Saturday, February 15, 2014

Reading speed: rate your results

A new test has cheered me up by calculating that I'm quick, but left me wondering what I miss. How do others add up?



Wednesday 12 February 2014  
Speed reading of Dan Brown's The Lost Symbol
Pacy story ... speed readers taking on Dan Brown's Lost Symbol on the day of its launch in 2009. Photograph: James Morgan/EPA

Brilliant. Apparently I read 889 words per minute, which makes me 256% faster than the national average. Try it out: this site has been doing the rounds on Twitter, and it is fun, especially if you are competitive about how fast you read (like me).
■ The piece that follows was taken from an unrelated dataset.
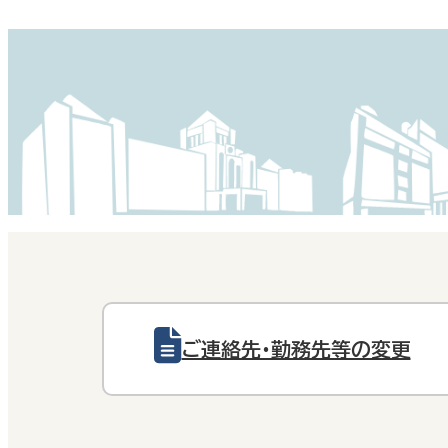
ご連絡先・勤務先等の変更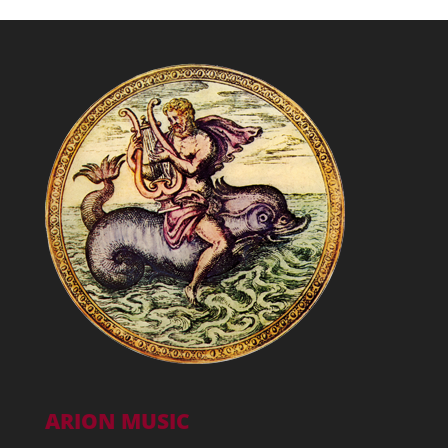
ARION MUSIC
Obviously, I don't read even nearly that quickly when I'm not trying my hardest. "If you maintained this reading speed, you could read War and Peace by Leo Tolstoy in 11 hours and 1 minute," I am told. Well, I think if I maintained that speed, my brain would combust, and I was cheating a bit … but I know I am quite fast, and I did manage to answer their questions on the text correctly. I've just taken it again, and this time I read 939 words per minute, making me 276% faster than the national average. This time, though, the extract was the start of Alice in Wonderland … so it was easy.


Reading fast is both a curse and a blessing. It means that when I get in the zone, I'm hardly aware of the words on the page, I'm just inhabiting the story … until I realise this is what I'm doing, and am jolted out into reality. But it also means, I think, that books slip out of my memory as quickly as they went in, and that I don't spend hours contemplating the beauty of a perfectly crafted sentence.


How about you? Fast or slow reader? And how (she asks, competitively) did you do on the test?